[whatwg] Private browsing vs. Storage and Databases
Jonas Sicking
jonas at sicking.cc
Tue Apr 7 18:58:38 PDT 2009
2009/4/7 Ian Fette (イアンフェッティ) <ifette at google.com>:
> 2009/4/7 Jonas Sicking <jonas at sicking.cc>
>>
>> 2009/4/7 Ian Fette (イアンフェッティ) <ifette at google.com>:
>> > In Chrome/Chromium, "incognito" mode is basically a new profile that is
>> > in
>> > memory (plus or minus... the cache will never get written out to disk,
>> > although of course the memory pages could get swapped out and hit the
>> > disk
>> > that way...). The implication is that, for many of these features,
>> > things
>> > could just naturally get handled. That is, whilst the session is active,
>> > pages can still use a database / local storage / ... / and at the end of
>> > the
>> > session, when that profile is deleted, things will go away. I personally
>> > like that approach, as there may be legitimate reasons to want to use a
>> > database even for just a single session. (Perhaps someone wants to edit
>> > a
>> > spreadsheet and the spreadsheet app wants to use a database on the
>> > client as
>> > a backing store for fast edits, I don't know...). I just don't like the
>> > idea
>> > of saying "Sorry, incognito/private/... means a class of pages won't
>> > work"
>> > if there's no reason it has to be that way.

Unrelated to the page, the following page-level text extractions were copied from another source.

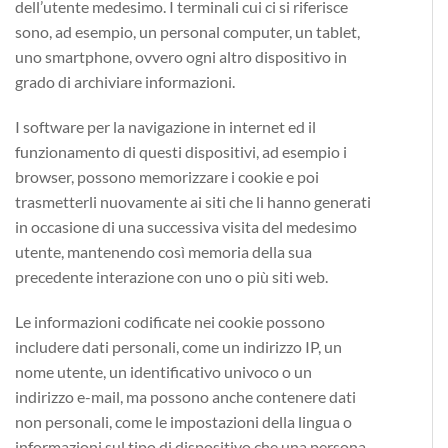
dell’utente medesimo. I terminali cui ci si riferisce
sono, ad esempio, un personal computer, un tablet,
uno smartphone, ovvero ogni altro dispositivo in
grado di archiviare informazioni.
I software per la navigazione in internet ed il
funzionamento di questi dispositivi, ad esempio i
browser, possono memorizzare i cookie e poi
trasmetterli nuovamente ai siti che li hanno generati
in occasione di una successiva visita del medesimo
utente, mantenendo così memoria della sua
precedente interazione con uno o più siti web.
Le informazioni codificate nei cookie possono
includere dati personali, come un indirizzo IP, un
nome utente, un identificativo univoco o un
indirizzo e-mail, ma possono anche contenere dati
non personali, come le impostazioni della lingua o
informazioni sul tipo di dispositivo che una persona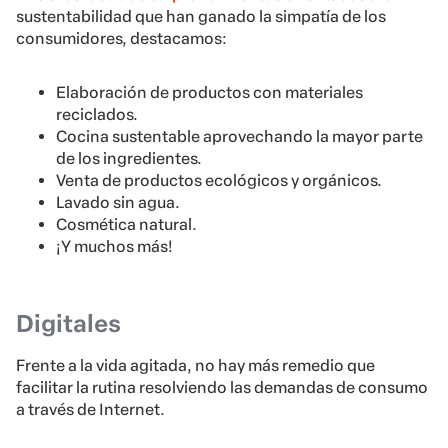
sustentabilidad que han ganado la simpatía de los
consumidores, destacamos:
Elaboración de productos con materiales
reciclados.
Cocina sustentable aprovechando la mayor parte
de los ingredientes.
Venta de productos ecológicos y orgánicos.
Lavado sin agua.
Cosmética natural.
¡Y muchos más!
Digitales
Frente a la vida agitada, no hay más remedio que
facilitar la rutina resolviendo las demandas de consumo
a través de Internet.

>> > In short, I would prefer something closest to Option 3. It lets pages
>> > just
>> > work, but respects the privacy wishes of the user. (AppCache /
>> > persistent
>> > workers are the one exception where I think Option3 doesn't apply and we
>> > need to figure something out.)
>>
>> I do agree that there's still need for storing data while in private
>> browsing mode. So I do think it makes a lot of sense for
>> .sessionStorage to keep working.
>>
>> But I do have concerned about essentially telling a website that we'll
>> store the requested data, only to drop it on the floor as soon as the
>> user exits private browsing mode (or crashes).
>>
>> / Jonas
>
> Doesn't the website have to handle that anyways? I mean, I assume that all
> the browsers are going to allow users some way to "manage" this stuff, much
> like cache/cookies - e.g. you have to assume that at some point in time the
> user is going to blow you away. (Especially on mobile devices where space is
> more of a premium...)
It's different in that the user managing his data is an explicit
action on the users part. I.e. the user has to go to a place in the UA
and click a 'clear data' button. Users are more likely to expect that
this results in a half composed message disappearing than if the same
thing happens when exiting private browsing mode.